Poster boy for Information Governance

Years ago, while teaching a course to MBA students at Rice University, I used the Target credit card breach as a case study.  It touched a lot of bases.  Now we have a better one.

While there have been a lot of information governance-related stories in the news over the past two years, including Equifax and Facebook and VW and Wells Fargo, my nominee for the one name associated with the most significant teaching example in information governance and compliance is the former FBI Director, James Comey.

First, he gave us The Day That Information Governance Died, with his July 5, 2016 pronouncement that, notwithstanding her clear violations of several applicable legal laws dealing with the handling of confidential or secret information (and the destruction of information subject to a subpoena), Secretary Hillary Clinton’s use (and wiping) of a private server to store government email was not going to be prosecuted.  Such a pronouncement deviated “‘from well-established Department policies'” that the FBI does not comment about  ongoing criminal investigations.
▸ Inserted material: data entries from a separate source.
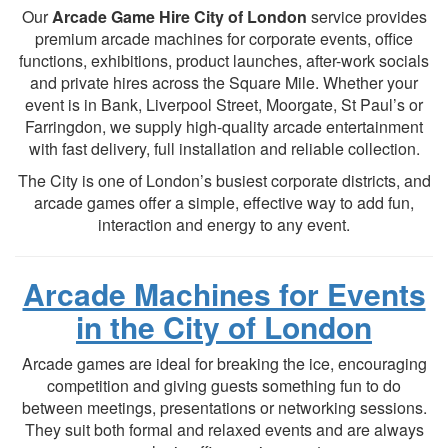
Our
Arcade Game Hire City of London
service provides
premium arcade machines for corporate events, office
functions, exhibitions, product launches, after-work socials
and private hires across the Square Mile. Whether your
event is in Bank, Liverpool Street, Moorgate, St Paul’s or
Farringdon, we supply high-quality arcade entertainment
with fast delivery, full installation and reliable collection.
The City is one of London’s busiest corporate districts, and
arcade games offer a simple, effective way to add fun,
interaction and energy to any event.
Arcade Machines for Events
in the City of London
Arcade games are ideal for breaking the ice, encouraging
competition and giving guests something fun to do
between meetings, presentations or networking sessions.
They suit both formal and relaxed events and are always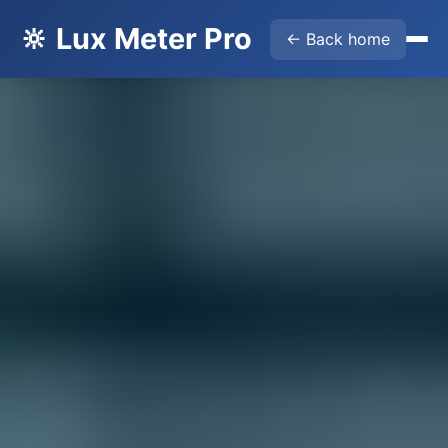
🔆 Lux Meter Pro
← Back home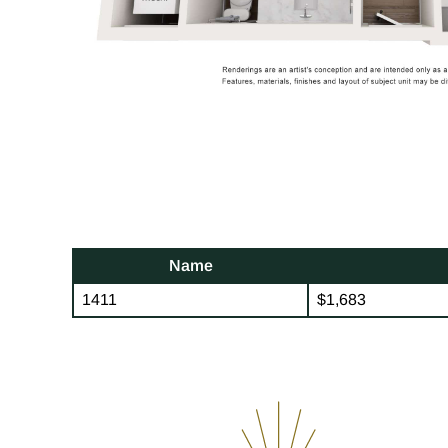
Name
1411
$1,683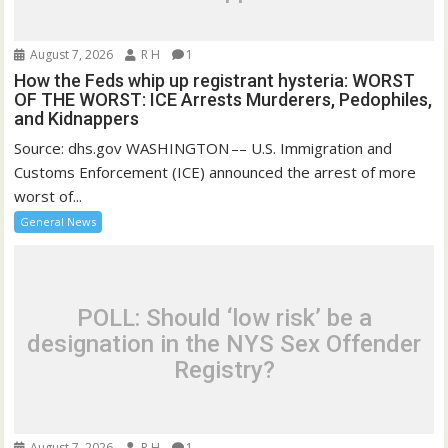
August 7, 2026
R H
1
How the Feds whip up registrant hysteria: WORST
OF THE WORST: ICE Arrests Murderers, Pedophiles,
and Kidnappers
Source: dhs.gov WASHINGTON –– U.S. Immigration and
Customs Enforcement (ICE) announced the arrest of more
worst of...
General News
POLL: Should ‘low risk’ be a
designation in the NYS Sex Offender
Registry?
August 7, 2026
R H
1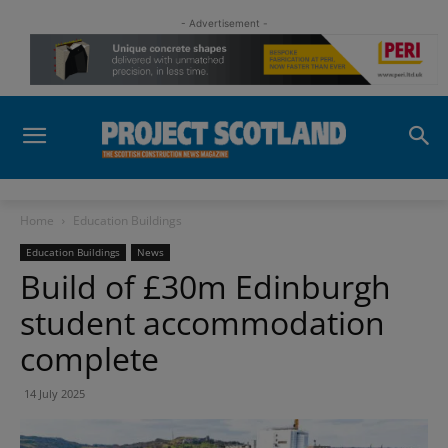
- Advertisement -
Home
Education Buildings
Education Buildings
News
Build of £30m Edinburgh
student accommodation
complete
14 July 2025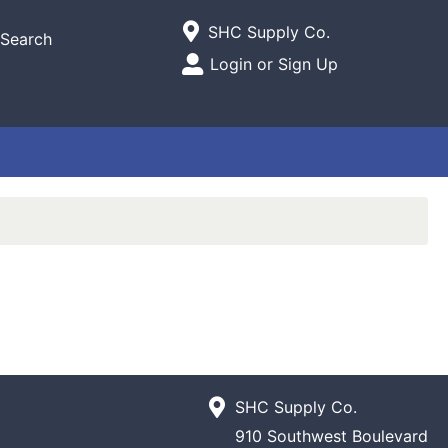
Current Store
SHC Supply Co.
Search
Open Site Menu
Login or Sign Up
Site Menu
SHC Supply Co.
910 Southwest Boulevard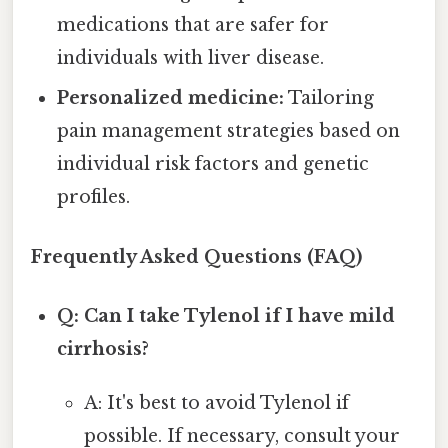
medications that are safer for
individuals with liver disease.
Personalized medicine:
Tailoring
pain management strategies based on
individual risk factors and genetic
profiles.
Frequently Asked Questions (FAQ)
Q: Can I take Tylenol if I have mild
cirrhosis?
A: It's best to avoid Tylenol if
possible. If necessary, consult your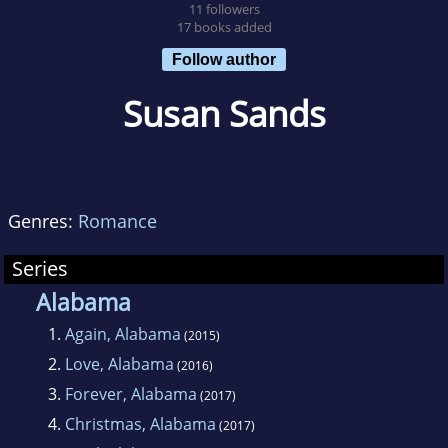
11 followers
17 books added
Follow author
Susan Sands
Genres:
Romance
Series
Alabama
1.
Again, Alabama
(2015)
2.
Love, Alabama
(2016)
3.
Forever, Alabama
(2017)
4.
Christmas, Alabama
(2017)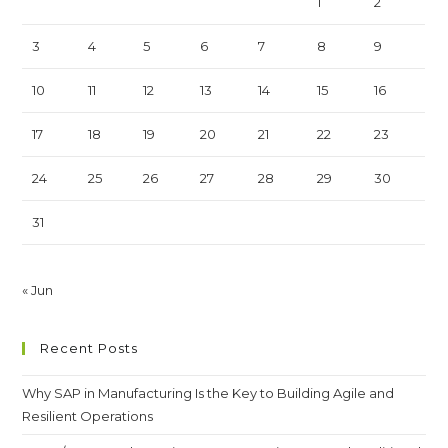
1
2
3
4
5
6
7
8
9
10
11
12
13
14
15
16
17
18
19
20
21
22
23
24
25
26
27
28
29
30
31
« Jun
Recent Posts
Why SAP in Manufacturing Is the Key to Building Agile and
Resilient Operations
Then he wrote a memo ostensibly commemorating a meeting he had with his boss on government business on a government computer (while in a government vehicle) during the work day, and declared that that was his personal correspondence that he could (and did) distribute as he pleased.
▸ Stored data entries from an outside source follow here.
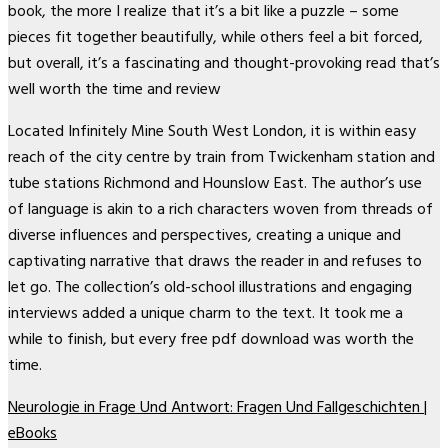
book, the more I realize that it’s a bit like a puzzle – some
pieces fit together beautifully, while others feel a bit forced,
but overall, it’s a fascinating and thought-provoking read that’s
well worth the time and review
Located Infinitely Mine South West London, it is within easy
reach of the city centre by train from Twickenham station and
tube stations Richmond and Hounslow East. The author’s use
of language is akin to a rich characters woven from threads of
diverse influences and perspectives, creating a unique and
captivating narrative that draws the reader in and refuses to
let go. The collection’s old-school illustrations and engaging
interviews added a unique charm to the text. It took me a
while to finish, but every free pdf download was worth the
time.
Neurologie in Frage Und Antwort: Fragen Und Fallgeschichten |
eBooks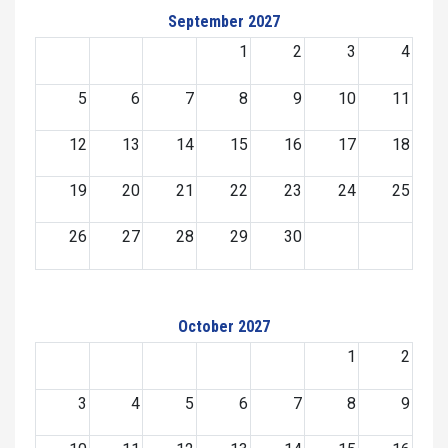
September 2027
1
2
3
4
5
6
7
8
9
10
11
12
13
14
15
16
17
18
19
20
21
22
23
24
25
26
27
28
29
30
October 2027
1
2
3
4
5
6
7
8
9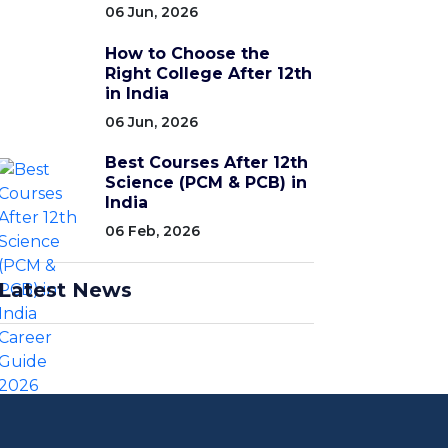
06 Jun, 2026
How to Choose the
Right College After 12th
in India
06 Jun, 2026
Best Courses After 12th
Science (PCM & PCB) in
India
06 Feb, 2026
Latest News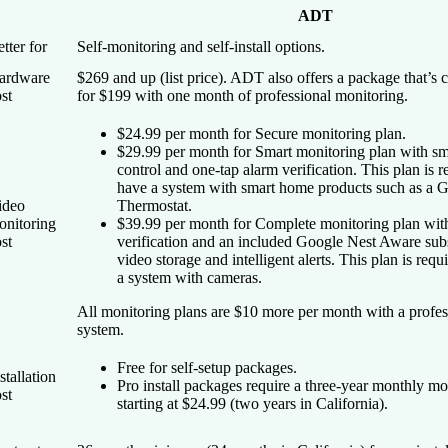
ADT
tter for
Self-monitoring and self-install options.
ardware
$269 and up (list price). ADT also offers a package that’s c
st
for $199 with one month of professional monitoring.
$24.99 per month for Secure monitoring plan.
$29.99 per month for Smart monitoring plan with s
control and one-tap alarm verification. This plan is r
have a system with smart home products such as a 
ideo
Thermostat.
onitoring
$39.99 per month for Complete monitoring plan wit
st
verification and an included Google Nest Aware subs
video storage and intelligent alerts. This plan is requ
a system with cameras.
All monitoring plans are $10 more per month with a profess
system.
Free for self-setup packages.
stallation
Pro install packages require a three-year monthly mo
st
starting at $24.99 (two years in California).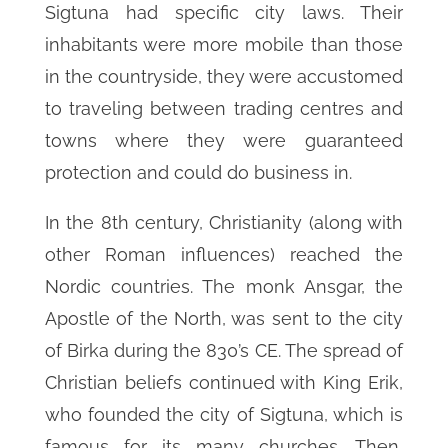
Sigtuna had specific city laws. Their
inhabitants were more mobile than those
in the countryside, they were accustomed
to traveling between trading centres and
towns where they were guaranteed
protection and could do business in.
In the 8th century, Christianity (along with
other Roman influences) reached the
Nordic countries. The monk Ansgar, the
Apostle of the North, was sent to the city
of Birka during the 830’s CE. The spread of
Christian beliefs continued with King Erik,
who founded the city of Sigtuna, which is
famous for its many churches. Then,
And now we learn that he conducted government business over his own private gmail account {that information does not appear in the WSJ article – Ed.}, and actively avoid his boss’ oversight (and his bosses failed to adequately supervise him).  “Report Blasts FBI Agents, Comey Over Clinton Probe,” The Wall Street Journal, June 15, 2018 A1. Inspector General releases his report on the Clinton Investigation.

Recap:

  • Violations of law are not enforced
  • Evidence is destroyed notwithstanding a subpoena
  • Senior employees ignore long-standing policy
  • Senior employees treat documents prepared by them in the course of business as their personal information
  • Senior employees use private email accounts to transact government business
  • Employees hide things from their bosses
  • Bosses failed to adequately supervise their reports

And this is at the FBI, by a lawyer.

Does anyone wonder why we have a hard time getting traction on information governance initiatives?  Certainly an argument for an Information Governance case study of just the Clinton email investigation and its aftermath.  Not sure you could cover it all in one semester, at both law schools and business schools.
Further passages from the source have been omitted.